Mr O’Leary said he was encouraged that its most recent deliveries from Boeing had been “the best aircraft we’ve ever had from them”, adding that he expects the grounding of the MAX 9s to be lifted as soon as next week as the US-wide inspection process is completed.

Ryanair has orders for a further 57 planes to be delivered this year but to date has received only seven from Boeing, and Mr O’Leary said a likely shortfall will hit its target of flying 205 million passengers this year.

“We think we’d be lucky to get 50 by the end of June, which is just in time for the peak summer this year. So there’s no doubt we’re going to be short some aircraft.

“Our plan was to grow this year to 205 million passengers, it’s more likely to be 200, 201, 202, million. So we have to grow a little bit slower. But maybe that’s a good thing in the overall context of the work that Boeing has to do on its assembly line in Seattle.”

Mr O’Leary also rejected the British government’s plan, announced in the King’s Speech, to clamp down on “drip pricing”, the practice whereby additional costs are added into consumer purchases.

Read more:
What is drip pricing and how can we resist it?
Boeing chief admits lapse in quality control after Alaska ‘blowout’ scare

Ryanair says any “ancillary” costs added on to ticket prices, for baggage or seat priority, are legitimate and transparent, and called on the prime minister to focus on online travel agents he accused of “scamming” customers.

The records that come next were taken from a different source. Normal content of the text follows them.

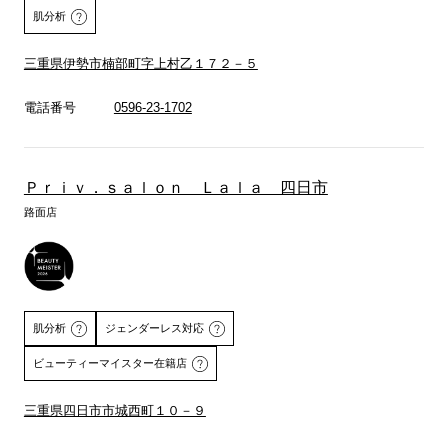
肌分析
三重県伊勢市楠部町字上村乙１７２－５
電話番号
0596-23-1702
詳しくはこちら
Ｐｒｉｖ．ｓａｌｏｎ Ｌａｌａ 四日市
路面店
肌分析
ジェンダーレス対応
ビューティーマイスター在籍店
三重県四日市市城西町１０－９
詳しくはこちら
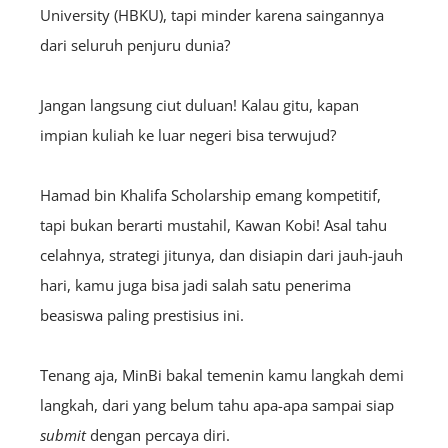
University (HBKU), tapi minder karena saingannya
dari seluruh penjuru dunia?
Jangan langsung ciut duluan! Kalau gitu, kapan
impian kuliah ke luar negeri bisa terwujud?
Hamad bin Khalifa Scholarship emang kompetitif,
tapi bukan berarti mustahil, Kawan Kobi! Asal tahu
celahnya, strategi jitunya, dan disiapin dari jauh-jauh
hari, kamu juga bisa jadi salah satu penerima
beasiswa paling prestisius ini.
Tenang aja, MinBi bakal temenin kamu langkah demi
langkah, dari yang belum tahu apa-apa sampai siap
submit
dengan percaya diri.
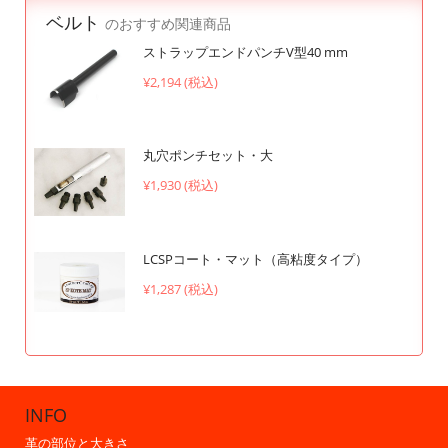
ベルト
のおすすめ関連商品
ストラップエンドパンチV型40 mm
¥2,194 (税込)
丸穴ポンチセット・大
¥1,930 (税込)
LCSPコート・マット（高粘度タイプ）
¥1,287 (税込)
INFO
革の部位と大きさ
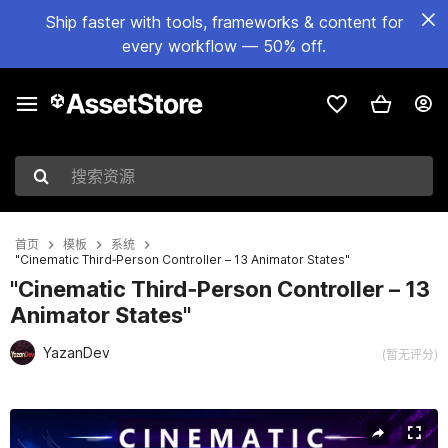
Ship faster with tools, frameworks & content for
every workflow — 50% off.
搜索资源
首页
模板
系统
"Cinematic Third‑Person Controller – 13 Animator States"
"Cinematic Third‑Person Controller – 13
Animator States"
YazanDev
(暂无评分)
当前幻灯片：1 / 3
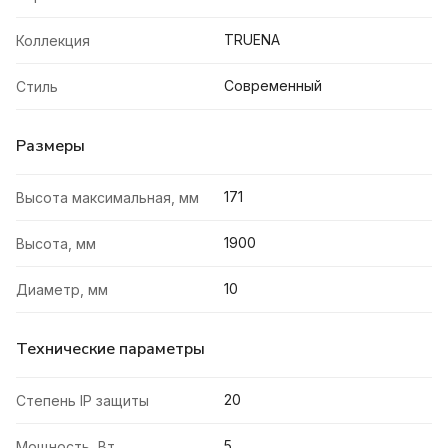
TRUENA
Коллекция
Современный
Стиль
Размеры
171
Высота максимальная, мм
1900
Высота, мм
10
Диаметр, мм
Технические параметры
20
Степень IP защиты
5
Мощность, Вт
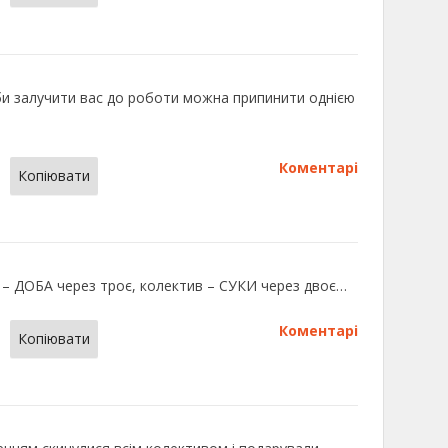
оби залучити вас до роботи можна припинити однією
Коментарі
Копіювати
 ДОБА через троє, колектив – СУКИ через двоє…
Коментарі
Копіювати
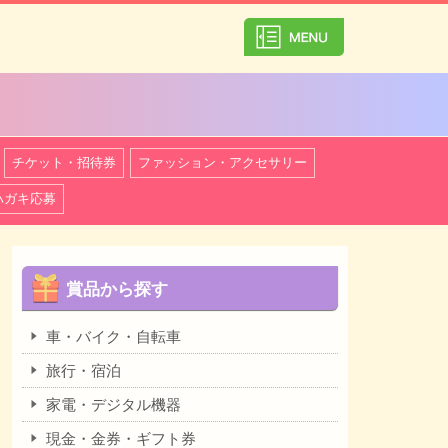
カテゴリ一覧を
チケット・招待券
ファッション・アクセサリー
ハガキ応募
賞品から探す
車・バイク・自転車
旅行・宿泊
家電・デジタル機器
現金・金券・ギフト券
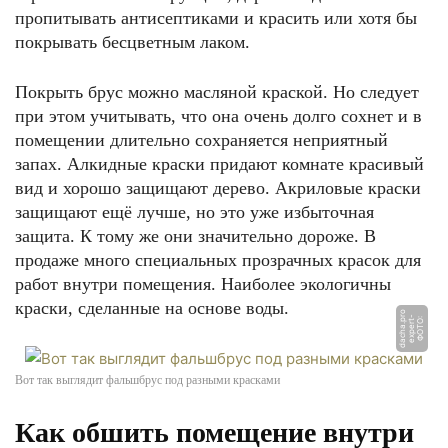
пропитывать антисептиками и красить или хотя бы
покрывать бесцветным лаком.
Покрыть брус можно масляной краской. Но следует
при этом учитывать, что она очень долго сохнет и в
помещении длительно сохраняется неприятный
запах. Алкидные краски придают комнате красивый
вид и хорошо защищают дерево. Акриловые краски
защищают ещё лучше, но это уже избыточная
защита. К тому же они значительно дороже. В
продаже много специальных прозрачных красок для
работ внутри помещения. Наиболее экологичны
краски, сделанные на основе воды.
o
Ф
О
Т
О:
e
x
p
e
r
t
-
d
a
c
h
a.
p
r
Вот так выглядит фальшбрус под разными красками
Как обшить помещение внутри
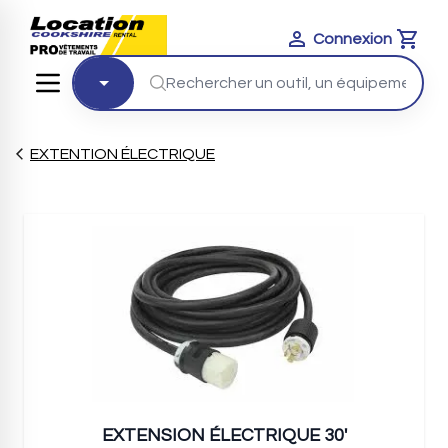
Connexion
Cart
EXTENTION ÉLECTRIQUE
EXTENSION ÉLECTRIQUE 30'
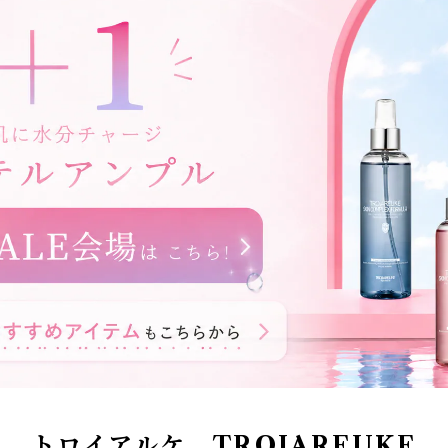
トロイアルケ TROIAREUKE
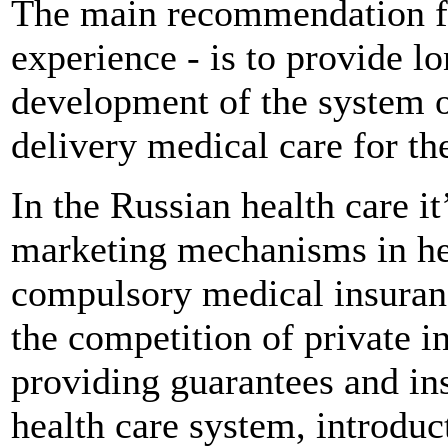
The main recommendation fo
experience - is to provide 
development of the system o
delivery medical care for th
In the Russian health care i
marketing mechanisms in hea
compulsory medical insurance
the competition of private in
providing guarantees and in
health care system, introdu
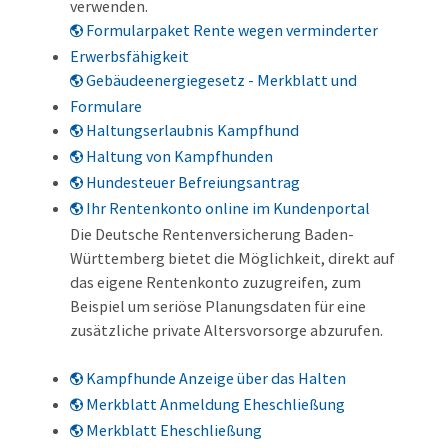
verwenden.
Formularpaket Rente wegen verminderter
Erwerbsfähigkeit
Gebäudeenergiegesetz - Merkblatt und
Formulare
Haltungserlaubnis Kampfhund
Haltung von Kampfhunden
Hundesteuer Befreiungsantrag
Ihr Rentenkonto online im Kundenportal
Die Deutsche Rentenversicherung Baden-
Württemberg bietet die Möglichkeit, direkt auf
das eigene Rentenkonto zuzugreifen, zum
Beispiel um seriöse Planungsdaten für eine
zusätzliche private Altersvorsorge abzurufen.
Kampfhunde Anzeige über das Halten
Merkblatt Anmeldung Eheschließung
Merkblatt Eheschließung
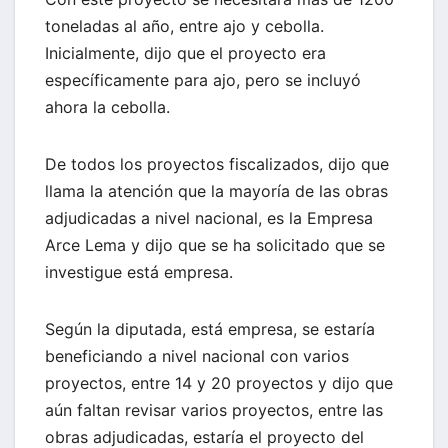
toneladas al año, entre ajo y cebolla.
Inicialmente, dijo que el proyecto era
específicamente para ajo, pero se incluyó
ahora la cebolla.
De todos los proyectos fiscalizados, dijo que
llama la atención que la mayoría de las obras
adjudicadas a nivel nacional, es la Empresa
Arce Lema y dijo que se ha solicitado que se
investigue está empresa.
Según la diputada, está empresa, se estaría
beneficiando a nivel nacional con varios
proyectos, entre 14 y 20 proyectos y dijo que
aún faltan revisar varios proyectos, entre las
obras adjudicadas, estaría el proyecto del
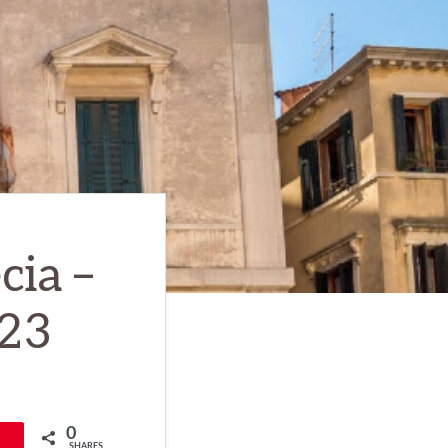
cia –
023
0
SHARES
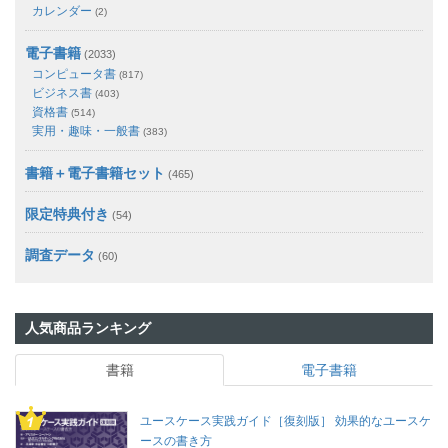
カレンダー
(2)
電子書籍
(2033)
コンピュータ書
(817)
ビジネス書
(403)
資格書
(514)
実用・趣味・一般書
(383)
書籍＋電子書籍セット
(465)
限定特典付き
(54)
調査データ
(60)
人気商品ランキング
書籍
電子書籍
ユースケース実践ガイド［復刻版］ 効果的なユースケ
ースの書き方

“What [Rishi Sunak] should be tackling is the online travel agency scams that are going on where you have these people masquerading as price comparison websites, but then duping people into making bookings and getting overcharged for air fares and overcharged some cases by 200% or 300%. That could be eliminated before the next election.”

He also called for the chief executive of National Air Traffic Control, Martin Rolfe, to be sacked following the air traffic control failure last summer, and described Brexit as “a disaster for the British economy” that made red tape in the UK more onerous than in Europe.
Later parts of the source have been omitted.